Problem: Please print every record below exactly as it reads.

(Stored entries)
[Start of Attachment]
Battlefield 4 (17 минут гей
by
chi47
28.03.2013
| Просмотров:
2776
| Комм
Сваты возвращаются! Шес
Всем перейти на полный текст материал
[End of Attachment]
Answer space:
Battlefield 4 (17 минут гей
by
chi47
28.03.2013
| Просмотров:
2776
| Комм
Сваты возвращаются! Шес
Всем перейти на полный текст материал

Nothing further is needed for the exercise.